Blackfoot School District retirees honored Monday at the Blackfoot Performing Arts Center.

BLACKFOOT – Blackfoot School District 55 honored and announced retiring employees of the district Monday afternoon in a ceremony at the Blackfoot Performing Arts Center.

District Superintendent Brian Kress emceed the event and spoke glowingly of the 244 years of service to the district that the 13 retiring employees had given and of the many accomplishments of the group.

Each and every one of the retirees have been instrumental in the progress the students have made over the years and the ISAT test scores are reflecting the progress the district has made, Kress said.

Blackfoot is outpacing the state of Idaho in scores released last week and part of that is due to the efforts the 13 retirees who were on the stage Monday afternoon, he added.

“These people have been miracle workers,” Kress said. “The challenges that these folks have dealt with over the years — things that this team has dealt with and the time spent with students on their behalf — cannot be measured.”

Kress went on to state that the group not only has spent 244 cumulative years of service, but that 165 years of duty was spent as teachers and that has only helped to build the foundation for what the district will be able to accomplish in the coming years.

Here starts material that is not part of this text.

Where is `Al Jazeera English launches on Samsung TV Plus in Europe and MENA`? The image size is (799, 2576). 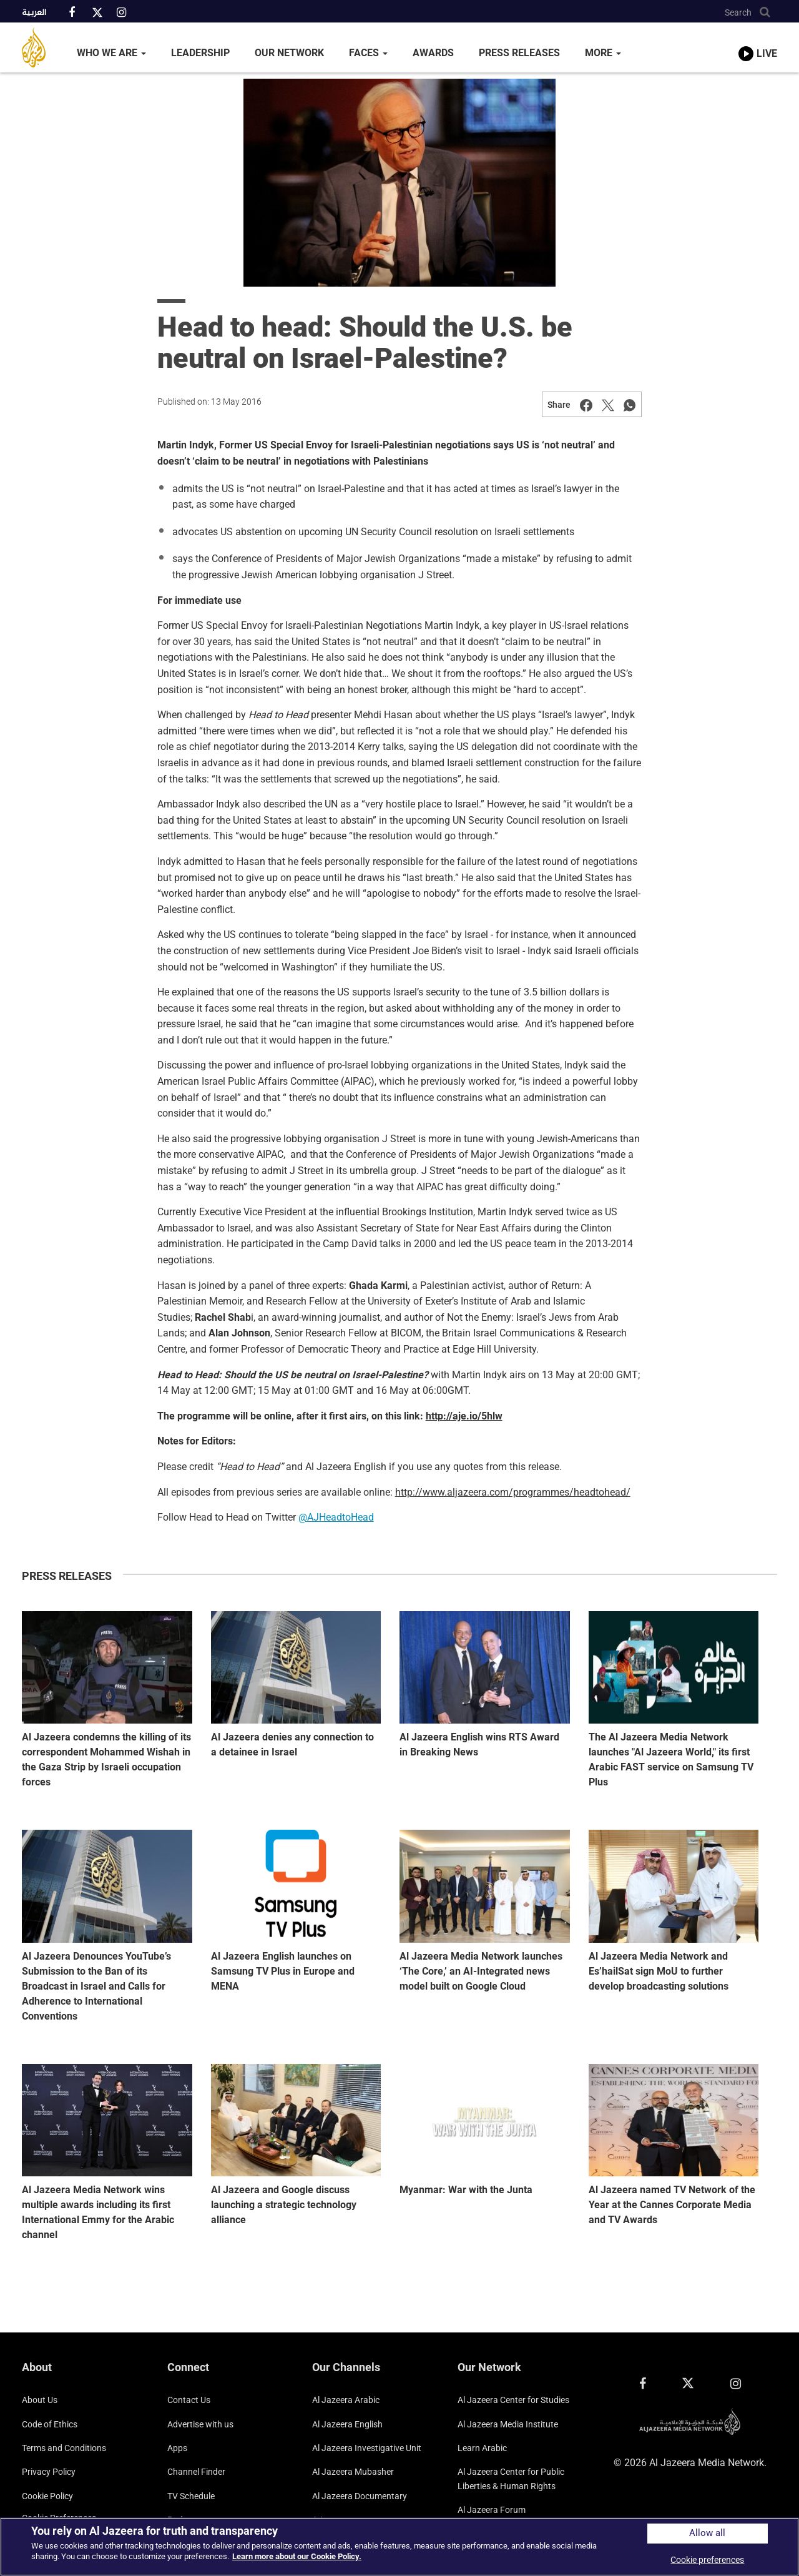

“We are accomplishing great things in this district and we are making progress on the goals and standards that we have set for the district,” Kress said. “That is why what these folks have done for us is so very important.”

The 13 retirees include Lance Baguley, Thaine Cashmore, Layne Elison, Pete Golinveaux, Rose Jax, Julia Nilsson, Debra St. John, Trish Moore, Dave Brenchley, Laurel Brummond, Evona Young, Dori Stevenson, and Agnes Schrire. The group has an average age of 61.3 and range in age from 55 to 64 and have had different duties, ranging from teacher to child nutrition to Para BHSG.

“We as a district cannot be passive in our approach to how this district is to be run,” Kress added. “Changes presented to us by the Legislature mandate that we all become more pro-active in who serves us and how they do so. We must continue on our path to success and if that means we become more politically active, then we must do so and let our voices be heard.”

The political scene for the district has been changed from the traditional May arena to the November arena, meaning that school boards may not be settled until after the November elections and this was done by recent legislative measures.

“The impact that these 13 retirees had on the lives of countless students over the years cannot be measured in mere numbers,” Kress said. “They have impacted every aspect of what those students have become and many are some of the most productive members of our society and community today.”